CIN-related papers have been published since the 50's, notably after arterial contrast injection started. However, only a handful of studies have investigated CIN with intravenous contrast injection for CT.1-5,10 These studies described similar risk factors for patients undergoing CT and angiographic exams. Nyman et al.10 reported a CIN incidence of 6.4% after CT and higher CIN incidences in patients with impaired GFR.
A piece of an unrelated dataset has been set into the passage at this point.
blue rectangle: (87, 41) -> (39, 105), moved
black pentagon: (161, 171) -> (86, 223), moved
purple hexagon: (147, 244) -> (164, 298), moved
Our results show CIN incidence after CT of 3.75 and 15.75%, with CIN defined as the absolute or relative increase of SCr, respectively. Thomsen et al.11 described that these two definitions of CIN are not interchangeable, because SCr is not an adequate marker for CIN. Thus, > 50% of renal function must be lost before an elevation in SCr is detected. In addition, SCr does not accurately depict GFR until a steady state has been reached, which may require several days12 - this could explain the different CIN incidence found in our study. The Acute Kidney Injury Network (AKIN) suggested two separate CIN endpoints using both absolute and relative SCr alterations.6 Their proposed diagnostic criteria for AKI include an absolute increase in the SCr level of ≥ 0.3 mg/dL. However, calculations by Waikar & Bonventre13 showed that increases in SCr of 0.3 mg/dL are only significant when they occur within 24 h; and 0.5 mg/dL at 48 h after CT may be a more appropriate cut-off point. Moreover, the medical literature is based on the concepts and terminology from the American College of Radiology (ACR) in reference to CIN studies, this report will do the same.5 However, we recognize that the clinical effects of slightly different definitions of CIN and AKI have yet to be clarified.6

Our results confirmed significantly classical risk factors to CIN after CT as being: CKD, DM and HF. Mehran et al.14 showed an incidence of 8.8% and 5.2%, after arterial injection in patients with CKD and DM, respectively. In patients with CKD, HF and the elderly, SCr rises more steeply when hemodynamic changes occur or contrast is administered.4,7

Our study demonstrated a statistically significant association, although low, between contrast medium volume and CIN, notably in DM and HF. It is opposite to the findings reported by other publications.8,10,15-17 Nyman et al.10 suggested a dose in grams of iodine numerically equal to the eGFR value in mL/min during percutaneous coronary intervention. These authors described a CIN frequency of 12% at an iodine dose (in grams)/GFR ratio of 1.1. Our study demonstrated the risk of GFR reduction by checking SCr, especially among patients with diabetes, CKD and HF.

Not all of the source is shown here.